Currently, legislation supports LDES, but the new administration may change that. The Office of Clean Energy Demonstrations (OCED) is funding five to 15 projects at $20 million each.

“To achieve net-zero emissions goals, different forms of energy storage are going to be required due to several factors,” Reusser said. “Number one is the intermittency of renewables. As we know, there is an increase when the wind is blowing or the sun is shining but having the energy storage in place to follow that can also help enhance the grid’s stability and reliability. So, really focusing those two things together in the form of energy storage. Decarbonization across industries is another factor as is energy cost optimization—storing when costs are low, selling when costs are higher. Energy storage could also help reduce the need for grid expansion by allowing power and access in remote areas.”

Types of Energy Storage

There are four main types of LDES: mechanical, thermal, electrochemical, and chemical. Each type of LDES technology has its own set of challenges and advantages.

Mechanical LDES converts electrical energy into potential or kinetic energy. This category has many technologies under its umbrella, and Reusser said it’s really for the longer duration.

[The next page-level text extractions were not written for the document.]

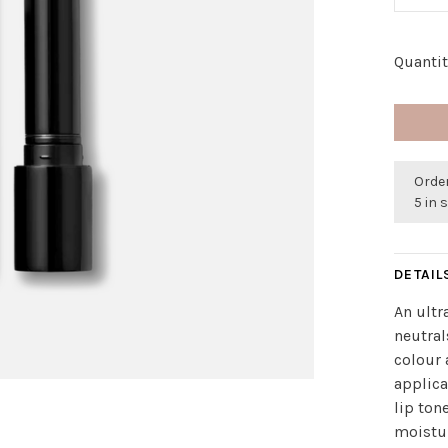
Quantit
Order
5 in 
DETAIL
An ultr
neutral
colour 
applica
lip ton
moistur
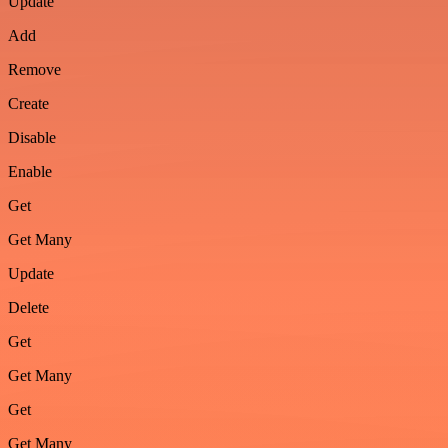
Update
Add
Remove
Create
Disable
Enable
Get
Get Many
Update
Delete
Get
Get Many
Get
Get Many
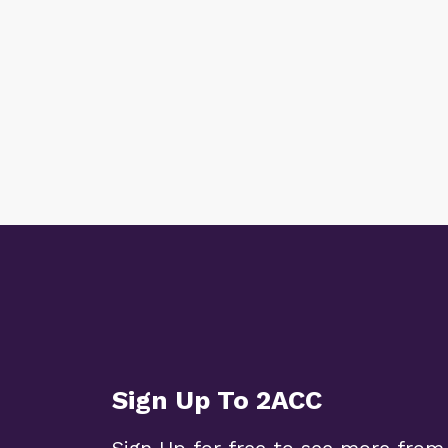
Sign Up To 2ACC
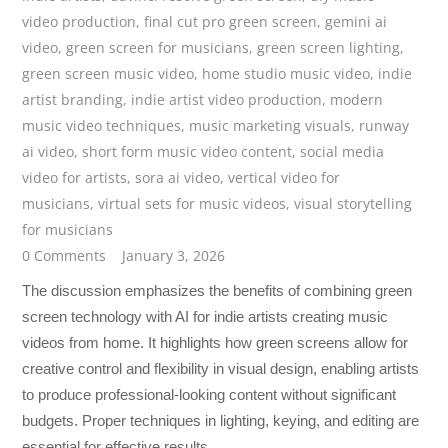
video production
,
final cut pro green screen
,
gemini ai
video
,
green screen for musicians
,
green screen lighting
,
green screen music video
,
home studio music video
,
indie
artist branding
,
indie artist video production
,
modern
music video techniques
,
music marketing visuals
,
runway
ai video
,
short form music video content
,
social media
video for artists
,
sora ai video
,
vertical video for
musicians
,
virtual sets for music videos
,
visual storytelling
for musicians
0 Comments
January 3, 2026
The discussion emphasizes the benefits of combining green
screen technology with AI for indie artists creating music
videos from home. It highlights how green screens allow for
creative control and flexibility in visual design, enabling artists
to produce professional-looking content without significant
budgets. Proper techniques in lighting, keying, and editing are
essential for effective results.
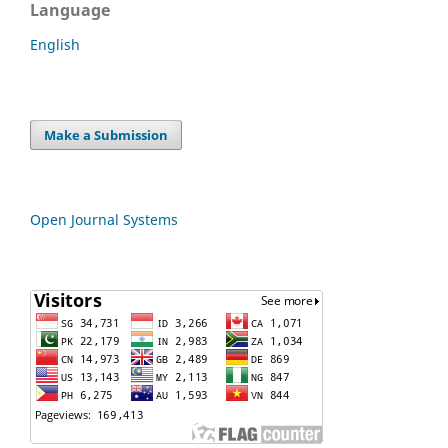
Language
English
Make a Submission
Open Journal Systems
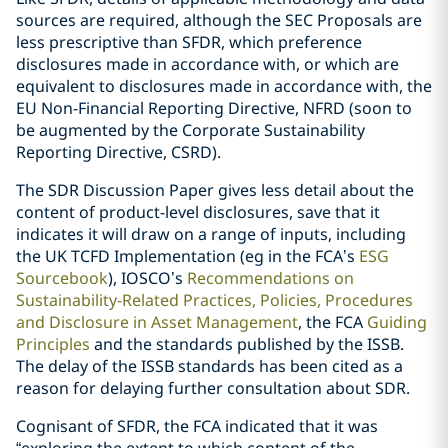
sources are required, although the SEC Proposals are
less prescriptive than SFDR, which preference
disclosures made in accordance with, or which are
equivalent to disclosures made in accordance with, the
EU Non-Financial Reporting Directive, NFRD (soon to
be augmented by the Corporate Sustainability
Reporting Directive, CSRD).
The SDR Discussion Paper gives less detail about the
content of product-level disclosures, save that it
indicates it will draw on a range of inputs, including
the UK TCFD Implementation (eg in the FCA’s
ESG
Sourcebook
), IOSCO’s
Recommendations on
Sustainability-Related Practices, Policies, Procedures
and Disclosure in Asset Management
, the FCA
Guiding
Principles
and the standards published by the ISSB.
The delay of the ISSB standards has been cited as a
reason for delaying further consultation about SDR.
Cognisant of SFDR, the FCA indicated that it was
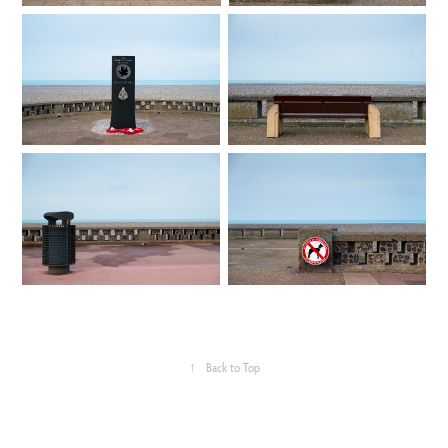
↑
Back to Top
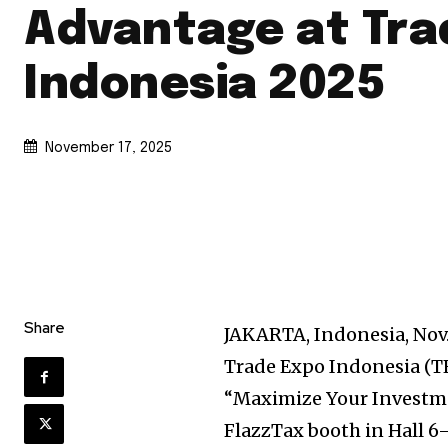
Advantage at Tra
Indonesia 2025
November 17, 2025
Share
JAKARTA, Indonesia
,
Nov.
Trade Expo Indonesia (TE
“Maximize Your Investmen
FlazzTax booth in Hall 6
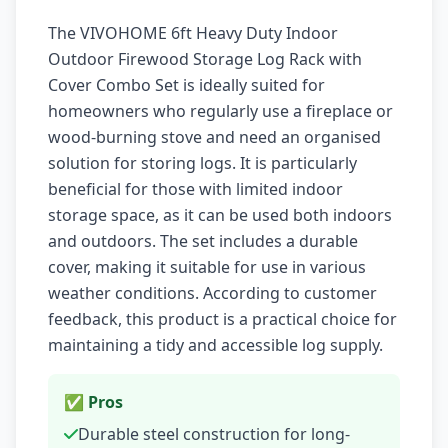
The VIVOHOME 6ft Heavy Duty Indoor
Outdoor Firewood Storage Log Rack with
Cover Combo Set is ideally suited for
homeowners who regularly use a fireplace or
wood-burning stove and need an organised
solution for storing logs. It is particularly
beneficial for those with limited indoor
storage space, as it can be used both indoors
and outdoors. The set includes a durable
cover, making it suitable for use in various
weather conditions. According to customer
feedback, this product is a practical choice for
maintaining a tidy and accessible log supply.
✅ Pros
Durable steel construction for long-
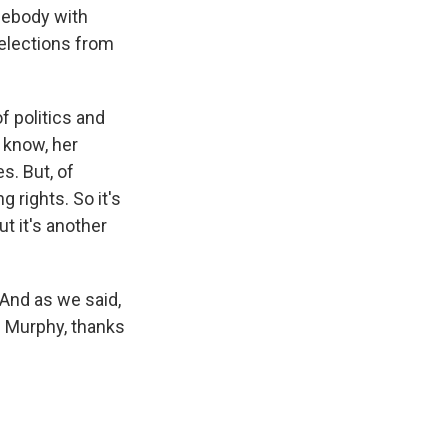
omebody with
elections from
f politics and
u know, her
s. But, of
 rights. So it's
ut it's another
And as we said,
m Murphy, thanks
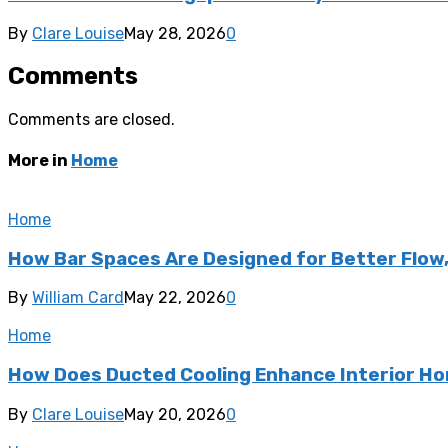
By
Clare Louise
May 28, 2026
0
Comments
Comments are closed.
More in
Home
Home
How Bar Spaces Are Designed for Better Flow
By
William Card
May 22, 2026
0
Home
How Does Ducted Cooling Enhance Interior H
By
Clare Louise
May 20, 2026
0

Some examples include:

1. Compressed air solutions, which store air at high pressures (geology-based)
2. Liquid air solutions, which store air at cold temps but require a high energy demand

Mechanical LDES technologies are used for grid balancing, backup power, and industrial microgrids. Some challenges with mechanical LDES are its high capital expenditures (CapEX) and inefficiency compared to other forms of energy storage. Plus, it has geographical limitations.

Thermal LDES technologies store energy in the form of heat, including latent heat, sensible heat, and electrothermal. Heat is transferred to working fluids to produce steam via a turbine at a later point. Thermal LDES applies to industrial heating but not industrial power.

It is scalable for long durations and decarbonizes hard-to-abate sectors. Potential heat loss and higher CapEx are challenges.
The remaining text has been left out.